Los Angeles - Tai chi is already known as a good low-impact exercise for older people. Now a recent study suggests it offers benefits beyond improving fitness and balance: It may help prevent shingles, a painful skin condition.

Researchers found older people who performed the slow, graceful movements of tai chi had a better immune response against the virus that causes shingles than those who only got health education, according to the most rigorous test to date.

It's unclear how tai chi, an ancient Chinese martial art that has become increasingly popular in the West, affects the immune system. But health experts were encouraged by the positive results.

"The message is that older people need to maintain healthy behavior," said Andrew Monjan of the National Institute on Aging, which helped fund the research. "It's nothing that our mothers haven't told us, but we're seeing it certainly holds up to scientific inquiry."

The study appears in the April issue of the Journal of the American Geriatrics Society and was led by Dr. Michael Irwin of the University of California, Los Angeles.

Shingles is a painful skin rash that can pop up in people who have had chickenpox. The chickenpox virus can remain dormant in the body and resurface as shingles years later. It usually starts with pain and itching on the skin that later turns into an irritating rash.

An estimated 1 million Americans are afflicted with shingles every year and it commonly occurs in people 50 years old and older.

The UCLA study involved 112 healthy adults, ages 59 to 86, who have had previous cases of chickenpox.

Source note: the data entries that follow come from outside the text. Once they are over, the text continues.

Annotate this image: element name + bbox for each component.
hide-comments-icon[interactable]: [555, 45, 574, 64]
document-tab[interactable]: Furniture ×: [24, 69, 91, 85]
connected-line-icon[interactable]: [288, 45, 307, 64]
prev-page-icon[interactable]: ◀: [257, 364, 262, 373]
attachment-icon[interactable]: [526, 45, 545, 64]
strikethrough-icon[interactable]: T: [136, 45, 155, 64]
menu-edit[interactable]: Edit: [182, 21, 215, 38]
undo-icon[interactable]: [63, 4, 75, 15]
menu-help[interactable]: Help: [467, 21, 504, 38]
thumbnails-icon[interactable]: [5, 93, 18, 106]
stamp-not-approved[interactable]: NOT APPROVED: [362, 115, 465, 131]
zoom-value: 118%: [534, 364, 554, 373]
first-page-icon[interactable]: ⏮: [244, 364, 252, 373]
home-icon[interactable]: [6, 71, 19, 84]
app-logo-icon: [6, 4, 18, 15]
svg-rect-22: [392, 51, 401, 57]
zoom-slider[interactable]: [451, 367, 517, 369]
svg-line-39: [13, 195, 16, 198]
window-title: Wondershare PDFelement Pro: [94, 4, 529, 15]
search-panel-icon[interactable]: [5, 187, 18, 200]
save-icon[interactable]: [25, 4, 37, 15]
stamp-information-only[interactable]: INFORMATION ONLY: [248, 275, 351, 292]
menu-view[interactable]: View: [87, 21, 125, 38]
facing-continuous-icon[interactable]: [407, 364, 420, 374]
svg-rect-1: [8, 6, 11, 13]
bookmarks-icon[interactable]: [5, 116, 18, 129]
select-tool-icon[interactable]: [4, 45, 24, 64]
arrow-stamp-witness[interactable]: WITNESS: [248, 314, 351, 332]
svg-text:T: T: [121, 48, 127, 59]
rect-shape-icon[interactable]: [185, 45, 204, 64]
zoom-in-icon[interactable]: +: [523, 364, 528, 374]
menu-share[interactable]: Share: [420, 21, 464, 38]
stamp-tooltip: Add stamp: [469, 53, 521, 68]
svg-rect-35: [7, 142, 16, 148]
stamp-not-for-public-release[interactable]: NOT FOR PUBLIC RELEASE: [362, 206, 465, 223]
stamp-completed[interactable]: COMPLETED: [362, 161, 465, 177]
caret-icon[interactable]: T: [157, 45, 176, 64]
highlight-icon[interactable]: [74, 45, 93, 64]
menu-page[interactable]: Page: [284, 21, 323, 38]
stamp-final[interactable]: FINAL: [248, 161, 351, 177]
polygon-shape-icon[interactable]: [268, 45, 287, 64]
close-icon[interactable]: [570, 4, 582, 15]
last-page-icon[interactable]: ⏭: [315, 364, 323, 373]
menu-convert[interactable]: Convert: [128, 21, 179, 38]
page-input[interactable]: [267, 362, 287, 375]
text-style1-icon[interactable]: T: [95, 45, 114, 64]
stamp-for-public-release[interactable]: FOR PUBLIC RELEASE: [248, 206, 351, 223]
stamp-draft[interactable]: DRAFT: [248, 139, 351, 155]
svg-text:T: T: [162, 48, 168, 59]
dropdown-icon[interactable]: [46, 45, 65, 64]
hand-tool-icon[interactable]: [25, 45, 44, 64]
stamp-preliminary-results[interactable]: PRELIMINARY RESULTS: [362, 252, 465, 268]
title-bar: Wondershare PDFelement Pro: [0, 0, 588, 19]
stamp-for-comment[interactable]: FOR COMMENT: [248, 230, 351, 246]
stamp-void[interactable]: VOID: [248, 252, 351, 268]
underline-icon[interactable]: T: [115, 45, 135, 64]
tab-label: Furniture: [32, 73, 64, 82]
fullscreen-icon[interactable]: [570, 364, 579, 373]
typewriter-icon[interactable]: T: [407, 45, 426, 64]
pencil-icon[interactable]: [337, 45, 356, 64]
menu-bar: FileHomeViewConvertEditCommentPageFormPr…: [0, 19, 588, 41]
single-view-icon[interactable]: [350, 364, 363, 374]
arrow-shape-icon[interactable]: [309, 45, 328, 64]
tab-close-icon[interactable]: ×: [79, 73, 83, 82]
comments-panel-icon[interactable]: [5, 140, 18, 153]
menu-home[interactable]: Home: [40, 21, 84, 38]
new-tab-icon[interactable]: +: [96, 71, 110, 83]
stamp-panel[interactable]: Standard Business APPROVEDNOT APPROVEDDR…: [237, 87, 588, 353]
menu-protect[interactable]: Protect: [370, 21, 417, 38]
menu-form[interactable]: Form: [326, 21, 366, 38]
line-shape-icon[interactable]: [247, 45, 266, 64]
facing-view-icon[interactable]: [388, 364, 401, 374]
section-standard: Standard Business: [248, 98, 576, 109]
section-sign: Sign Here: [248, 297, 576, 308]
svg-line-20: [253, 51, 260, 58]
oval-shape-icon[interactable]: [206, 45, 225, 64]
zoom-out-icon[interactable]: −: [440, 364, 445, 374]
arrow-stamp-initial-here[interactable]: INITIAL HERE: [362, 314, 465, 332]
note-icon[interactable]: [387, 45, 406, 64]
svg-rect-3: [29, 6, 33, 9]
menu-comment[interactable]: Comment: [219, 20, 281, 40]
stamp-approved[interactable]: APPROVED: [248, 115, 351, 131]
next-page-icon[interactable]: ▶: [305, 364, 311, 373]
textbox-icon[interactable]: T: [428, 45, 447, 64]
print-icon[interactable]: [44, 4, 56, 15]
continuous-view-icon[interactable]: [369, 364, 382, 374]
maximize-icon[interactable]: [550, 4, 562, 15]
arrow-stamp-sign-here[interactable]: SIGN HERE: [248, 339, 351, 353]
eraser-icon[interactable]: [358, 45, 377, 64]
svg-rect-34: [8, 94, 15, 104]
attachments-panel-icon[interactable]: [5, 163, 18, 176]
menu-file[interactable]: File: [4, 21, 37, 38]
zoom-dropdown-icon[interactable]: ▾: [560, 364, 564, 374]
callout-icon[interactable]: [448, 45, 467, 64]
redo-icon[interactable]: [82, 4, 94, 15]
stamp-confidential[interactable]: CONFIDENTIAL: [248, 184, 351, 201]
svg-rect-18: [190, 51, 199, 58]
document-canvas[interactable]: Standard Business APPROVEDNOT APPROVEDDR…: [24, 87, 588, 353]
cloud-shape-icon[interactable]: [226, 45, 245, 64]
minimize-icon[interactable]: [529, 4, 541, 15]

Half of them took tai chi classes three times a week for three months and the rest attended health education classes where they were taught good diet habits and stress management. Then both groups were vaccinated with a chickenpox vaccine. Researchers took periodic blood tests before and after vaccination to determine their level of immunity against shingles.

After six months, the tai chi group had nearly twice the level of immunity against shingles than the education group.

Those who performed tai chi before vaccination had an immune response that was similar to what a vaccine would produce in a younger population. Tai chi combined with the vaccine showed a 40 percent increase in immunity than the vaccine alone, researchers found.

The results weren't surprising to tai chi instructor Howard Chuck, who owns a tai chi academy in Sunnyvale, Calif.

Although none of his students are trying to ward off shingles, Chuck said the exercise is popular among his older people who prefer tai chi's meditation aspects.

"Tai chi requires a lot of mind power not just muscle power," he said.